As far as militia goes, I agree one should own several of the same gun, so my diverse collection isn't as good for that. Certainly I could arm my very good friends during a crisis, with no interchangable parts, but I do have the number of high end guns to do it. Keeping a diverse collection is hurting your militia possibilities, but keeping a diverse collection is keeping in good faith that you aren't up to anything. Which an old fashioned honorable man like me still believes in. Owning 20 of any particular combat rifle will get you on a list for certain and will raise suspicion.

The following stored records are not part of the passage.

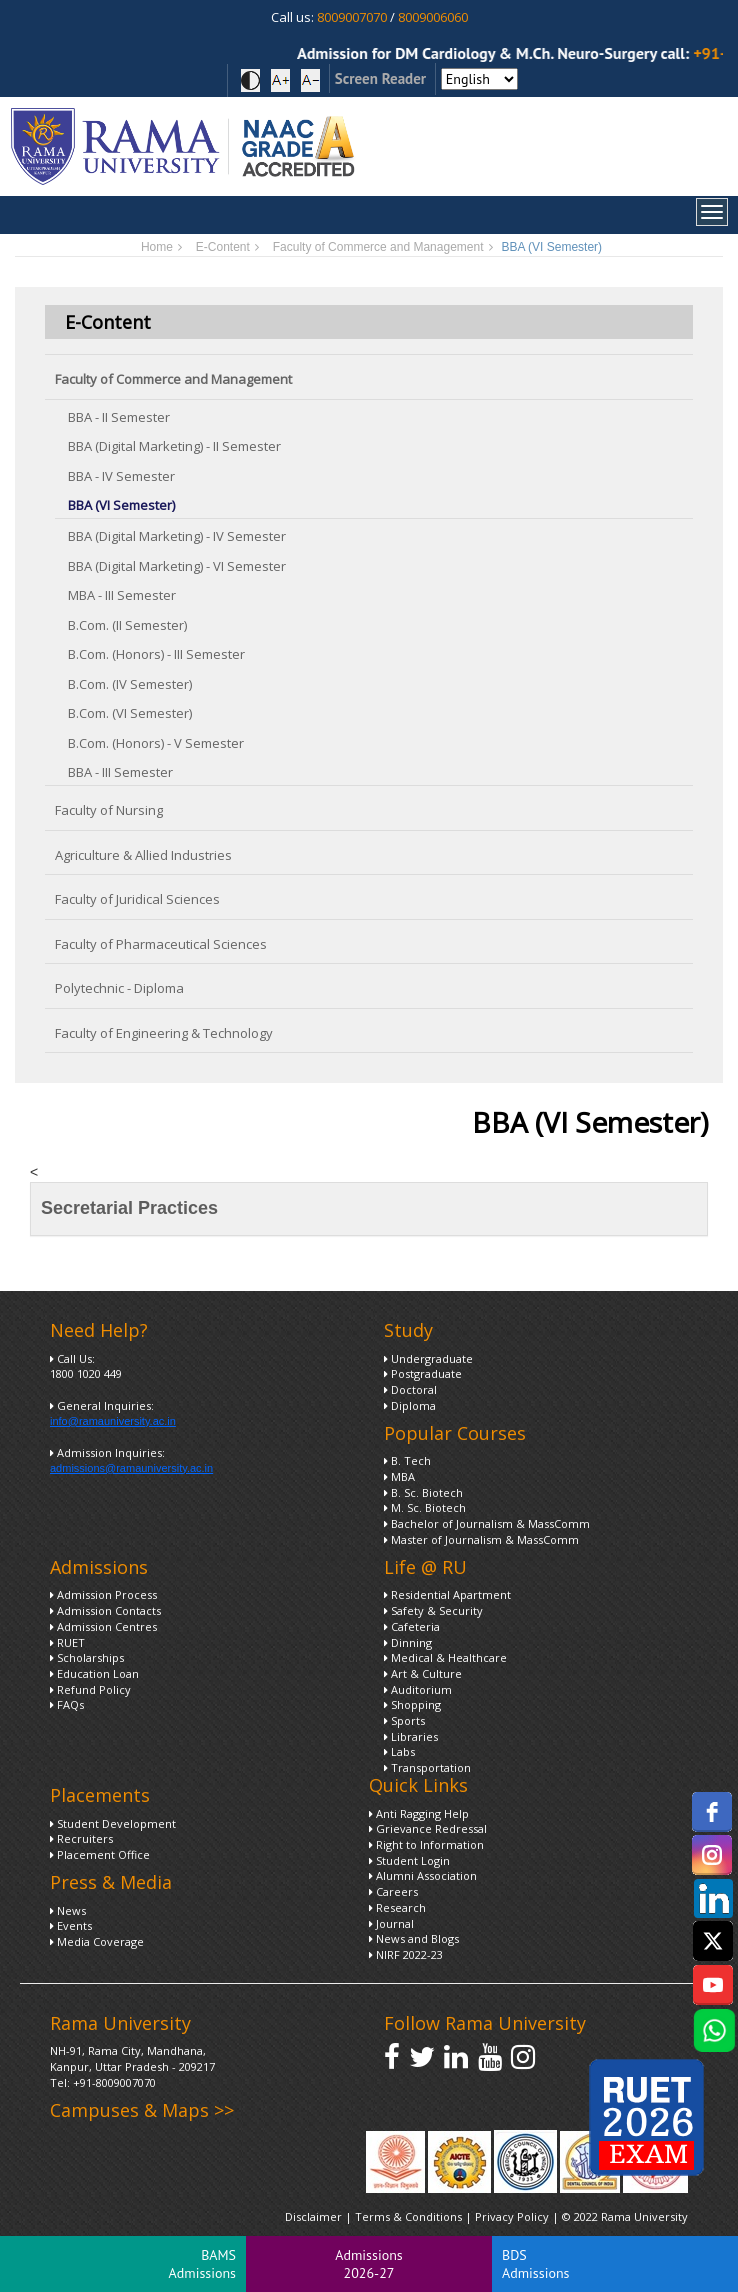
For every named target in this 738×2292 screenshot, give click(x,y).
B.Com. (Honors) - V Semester (156, 743)
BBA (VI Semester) (121, 505)
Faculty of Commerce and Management (378, 247)
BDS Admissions (535, 2264)
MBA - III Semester (122, 595)
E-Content (223, 247)
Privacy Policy (513, 2216)
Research (397, 1907)
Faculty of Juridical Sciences (137, 899)
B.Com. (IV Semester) (130, 684)
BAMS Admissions (202, 2264)
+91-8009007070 (114, 2082)
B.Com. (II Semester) (127, 625)
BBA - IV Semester (121, 476)
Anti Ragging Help (419, 1813)
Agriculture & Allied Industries (143, 855)
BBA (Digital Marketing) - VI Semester (177, 566)
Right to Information (426, 1844)
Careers (393, 1891)
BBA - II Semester (119, 417)
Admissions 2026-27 (368, 2264)
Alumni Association (423, 1875)
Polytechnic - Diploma (119, 988)
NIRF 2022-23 (406, 1954)
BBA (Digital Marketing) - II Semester (174, 446)
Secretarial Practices (129, 1208)
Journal (391, 1923)
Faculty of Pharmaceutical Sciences (161, 944)
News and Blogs (414, 1938)
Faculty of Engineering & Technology (164, 1033)
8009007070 (352, 17)
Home (157, 247)
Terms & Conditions (408, 2216)
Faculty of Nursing (109, 810)
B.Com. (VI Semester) (130, 713)
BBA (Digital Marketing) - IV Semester (177, 536)
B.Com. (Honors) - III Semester (156, 654)
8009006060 (433, 17)
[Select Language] (479, 79)
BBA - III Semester (120, 772)
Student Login (409, 1860)
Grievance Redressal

The downsides? I may shoot my G3 and C93 two days in a row, but the rest are switched up day to day for the schedule. This leads to major shakeups in your shooting, different cheek welds, different sights, different trigger pull. You get trigger confusion, you might get into the habit of using the wrong cheek weld because of the gun you shot yesterday or the gun you are best with. Its a major challenge onto itself. Trying to stay proficient with many guns makes it hard to stay great with fewer guns or one gun. The other part is ammunition and money, you end up spreading a lot of rounds over a lot of guns which means less practice with each. The struggle is real. The arguments against it are valid and have merit.
Having a collection and enjoying shooting doesnt' mean you can't train and get good at it. Certainly there are issues of time and resource spread, which I agree with. I may even change my current shooting schedule back to my main rifles and an extra. But there are benefits as well, you learn to become a good general shooter, you learn to be good enough with weapons you may be forced to use. Plus, a collection that doesnt' get shot much and is taken care of will last prehaps hundreds of years, buy it now shoot it whenever. Its never a bad buy unless you are broke and can't afford it. Otherwise it can sit for a decade before you can afford and choose to shoot it.